◆ Information ◆
•••••

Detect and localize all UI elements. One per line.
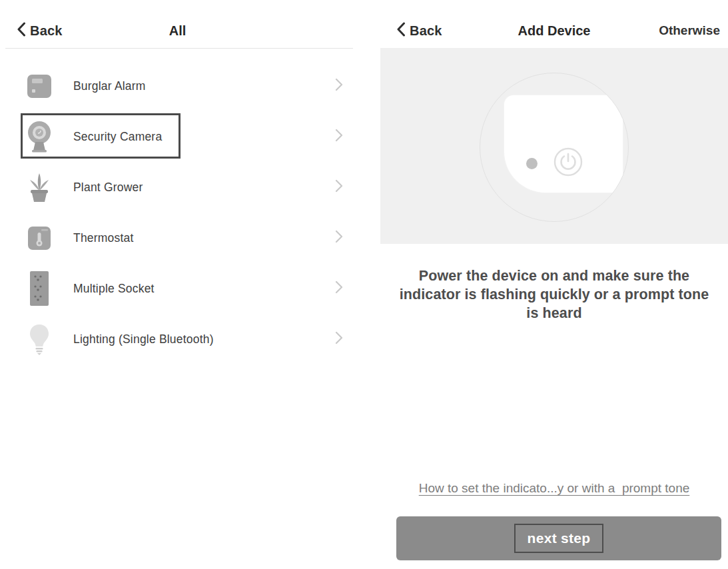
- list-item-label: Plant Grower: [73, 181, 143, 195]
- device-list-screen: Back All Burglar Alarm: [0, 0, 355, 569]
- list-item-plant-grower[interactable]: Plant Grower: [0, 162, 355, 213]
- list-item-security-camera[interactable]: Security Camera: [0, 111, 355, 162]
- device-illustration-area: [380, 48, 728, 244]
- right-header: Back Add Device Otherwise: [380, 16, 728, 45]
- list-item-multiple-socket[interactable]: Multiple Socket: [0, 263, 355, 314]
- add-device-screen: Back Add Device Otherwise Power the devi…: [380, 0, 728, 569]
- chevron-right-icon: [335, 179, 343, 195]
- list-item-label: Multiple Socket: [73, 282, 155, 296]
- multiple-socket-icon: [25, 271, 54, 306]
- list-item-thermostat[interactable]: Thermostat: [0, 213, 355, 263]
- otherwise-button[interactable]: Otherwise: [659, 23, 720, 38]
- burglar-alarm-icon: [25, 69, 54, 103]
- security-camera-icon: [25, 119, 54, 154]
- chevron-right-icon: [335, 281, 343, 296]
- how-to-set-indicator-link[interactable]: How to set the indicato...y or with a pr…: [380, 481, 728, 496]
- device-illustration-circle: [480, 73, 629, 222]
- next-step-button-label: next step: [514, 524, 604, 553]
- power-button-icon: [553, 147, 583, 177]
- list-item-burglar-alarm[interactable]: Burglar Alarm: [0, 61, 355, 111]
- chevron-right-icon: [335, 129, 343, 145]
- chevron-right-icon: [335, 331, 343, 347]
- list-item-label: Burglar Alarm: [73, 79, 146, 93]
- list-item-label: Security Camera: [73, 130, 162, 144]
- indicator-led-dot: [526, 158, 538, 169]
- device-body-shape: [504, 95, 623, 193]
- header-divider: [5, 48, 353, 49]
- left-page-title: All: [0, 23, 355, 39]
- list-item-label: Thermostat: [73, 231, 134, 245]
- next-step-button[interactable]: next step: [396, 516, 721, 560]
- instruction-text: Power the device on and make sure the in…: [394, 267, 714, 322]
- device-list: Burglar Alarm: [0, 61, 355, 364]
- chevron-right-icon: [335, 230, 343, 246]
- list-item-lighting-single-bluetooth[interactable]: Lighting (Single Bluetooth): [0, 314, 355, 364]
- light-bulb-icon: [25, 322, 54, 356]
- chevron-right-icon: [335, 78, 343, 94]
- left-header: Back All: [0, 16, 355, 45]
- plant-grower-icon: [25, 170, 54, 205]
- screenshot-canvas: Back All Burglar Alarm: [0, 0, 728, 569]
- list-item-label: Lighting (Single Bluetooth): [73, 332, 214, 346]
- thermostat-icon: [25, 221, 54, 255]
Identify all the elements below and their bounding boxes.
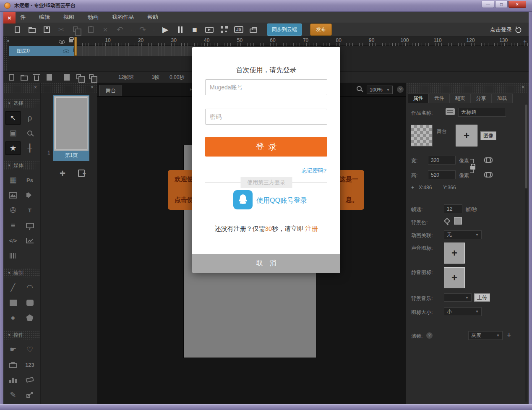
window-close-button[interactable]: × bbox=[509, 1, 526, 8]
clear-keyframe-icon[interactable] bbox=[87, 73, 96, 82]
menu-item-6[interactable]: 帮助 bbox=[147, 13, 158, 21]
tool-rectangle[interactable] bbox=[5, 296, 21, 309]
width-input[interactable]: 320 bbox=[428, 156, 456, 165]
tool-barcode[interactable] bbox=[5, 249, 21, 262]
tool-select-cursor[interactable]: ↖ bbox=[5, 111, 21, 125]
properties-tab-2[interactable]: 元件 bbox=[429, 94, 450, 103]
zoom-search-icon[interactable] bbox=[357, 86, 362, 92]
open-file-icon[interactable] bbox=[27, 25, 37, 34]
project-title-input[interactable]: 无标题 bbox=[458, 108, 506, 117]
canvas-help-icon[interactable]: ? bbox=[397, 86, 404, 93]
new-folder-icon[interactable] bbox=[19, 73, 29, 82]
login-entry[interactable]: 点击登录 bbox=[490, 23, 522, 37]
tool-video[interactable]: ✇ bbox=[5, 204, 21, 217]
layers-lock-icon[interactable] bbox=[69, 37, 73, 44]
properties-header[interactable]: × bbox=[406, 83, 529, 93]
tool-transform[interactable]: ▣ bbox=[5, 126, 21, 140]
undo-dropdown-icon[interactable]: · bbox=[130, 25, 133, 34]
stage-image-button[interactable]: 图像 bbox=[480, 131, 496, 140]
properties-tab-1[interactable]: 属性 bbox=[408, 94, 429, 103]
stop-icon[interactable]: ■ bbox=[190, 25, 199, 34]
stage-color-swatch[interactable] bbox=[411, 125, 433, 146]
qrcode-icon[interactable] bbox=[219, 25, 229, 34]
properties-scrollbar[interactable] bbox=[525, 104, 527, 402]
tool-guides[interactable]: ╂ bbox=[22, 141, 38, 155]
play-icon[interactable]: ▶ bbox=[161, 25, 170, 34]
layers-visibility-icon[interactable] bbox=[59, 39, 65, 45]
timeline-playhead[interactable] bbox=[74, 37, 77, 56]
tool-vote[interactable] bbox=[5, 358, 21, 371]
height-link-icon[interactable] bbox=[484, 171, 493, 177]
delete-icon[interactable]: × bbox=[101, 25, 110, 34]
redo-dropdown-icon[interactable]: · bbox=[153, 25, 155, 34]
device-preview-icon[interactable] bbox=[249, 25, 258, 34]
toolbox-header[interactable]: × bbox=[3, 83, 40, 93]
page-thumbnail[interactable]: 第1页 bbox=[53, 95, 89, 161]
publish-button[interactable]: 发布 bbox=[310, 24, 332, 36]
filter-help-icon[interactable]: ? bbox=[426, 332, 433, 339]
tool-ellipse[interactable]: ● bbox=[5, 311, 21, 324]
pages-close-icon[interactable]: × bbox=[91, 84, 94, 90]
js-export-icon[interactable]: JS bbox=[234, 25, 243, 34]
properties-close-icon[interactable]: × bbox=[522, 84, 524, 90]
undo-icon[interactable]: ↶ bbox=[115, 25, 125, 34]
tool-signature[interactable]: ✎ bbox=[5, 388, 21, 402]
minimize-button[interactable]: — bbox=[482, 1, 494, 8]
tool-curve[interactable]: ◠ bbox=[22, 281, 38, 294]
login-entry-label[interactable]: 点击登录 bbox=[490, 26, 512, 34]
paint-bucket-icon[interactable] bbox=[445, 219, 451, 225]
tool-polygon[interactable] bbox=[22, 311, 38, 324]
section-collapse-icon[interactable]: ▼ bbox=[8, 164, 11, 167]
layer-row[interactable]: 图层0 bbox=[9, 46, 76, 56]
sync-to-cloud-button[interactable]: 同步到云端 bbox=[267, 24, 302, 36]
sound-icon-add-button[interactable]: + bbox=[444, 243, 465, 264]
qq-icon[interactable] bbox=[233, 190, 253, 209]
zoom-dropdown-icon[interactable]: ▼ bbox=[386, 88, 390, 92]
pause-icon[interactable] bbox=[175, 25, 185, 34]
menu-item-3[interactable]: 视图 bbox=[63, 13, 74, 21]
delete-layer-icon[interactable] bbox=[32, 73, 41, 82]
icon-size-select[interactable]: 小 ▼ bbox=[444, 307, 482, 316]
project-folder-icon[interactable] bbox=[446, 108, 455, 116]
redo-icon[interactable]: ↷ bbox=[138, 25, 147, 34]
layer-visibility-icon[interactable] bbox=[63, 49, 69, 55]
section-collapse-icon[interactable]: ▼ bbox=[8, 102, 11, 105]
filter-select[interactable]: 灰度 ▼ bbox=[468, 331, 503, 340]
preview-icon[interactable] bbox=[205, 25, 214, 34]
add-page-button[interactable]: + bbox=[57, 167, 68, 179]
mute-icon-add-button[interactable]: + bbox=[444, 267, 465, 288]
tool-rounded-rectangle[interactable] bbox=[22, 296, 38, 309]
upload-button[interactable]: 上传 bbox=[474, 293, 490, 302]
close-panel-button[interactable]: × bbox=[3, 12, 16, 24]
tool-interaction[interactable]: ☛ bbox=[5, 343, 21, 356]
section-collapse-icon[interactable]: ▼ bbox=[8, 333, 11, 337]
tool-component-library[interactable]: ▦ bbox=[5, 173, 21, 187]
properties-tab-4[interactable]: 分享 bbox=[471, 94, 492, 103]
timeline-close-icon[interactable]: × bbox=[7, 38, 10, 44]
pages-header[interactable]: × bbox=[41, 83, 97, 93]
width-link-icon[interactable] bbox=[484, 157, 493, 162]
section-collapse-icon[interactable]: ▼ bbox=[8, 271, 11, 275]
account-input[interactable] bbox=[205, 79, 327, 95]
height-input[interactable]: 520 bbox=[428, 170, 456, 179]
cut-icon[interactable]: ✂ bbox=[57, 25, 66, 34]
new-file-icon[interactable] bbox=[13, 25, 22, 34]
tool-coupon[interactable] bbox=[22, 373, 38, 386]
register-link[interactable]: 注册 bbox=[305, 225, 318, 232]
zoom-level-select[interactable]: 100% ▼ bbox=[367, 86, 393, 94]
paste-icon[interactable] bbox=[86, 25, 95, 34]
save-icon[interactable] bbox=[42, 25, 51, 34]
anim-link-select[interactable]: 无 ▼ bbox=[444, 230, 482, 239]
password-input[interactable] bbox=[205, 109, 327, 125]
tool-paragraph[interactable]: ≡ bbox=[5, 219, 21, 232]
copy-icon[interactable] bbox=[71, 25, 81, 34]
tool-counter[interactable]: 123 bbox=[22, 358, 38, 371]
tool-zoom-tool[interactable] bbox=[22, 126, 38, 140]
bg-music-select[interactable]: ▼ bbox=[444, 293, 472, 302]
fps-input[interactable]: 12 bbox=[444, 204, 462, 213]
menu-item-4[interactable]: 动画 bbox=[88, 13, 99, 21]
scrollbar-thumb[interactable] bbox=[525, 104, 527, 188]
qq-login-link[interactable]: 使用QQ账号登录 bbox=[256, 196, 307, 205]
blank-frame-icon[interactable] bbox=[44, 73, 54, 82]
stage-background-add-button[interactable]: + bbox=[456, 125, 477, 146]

•••••

◆ What to produce ◆
Copy every line of the data above in which the string "timeline" appears.

◆ Completed exercise ◆
timeline-playhead[interactable] bbox=[74, 37, 77, 56]
timeline-close-icon[interactable]: × bbox=[7, 38, 10, 44]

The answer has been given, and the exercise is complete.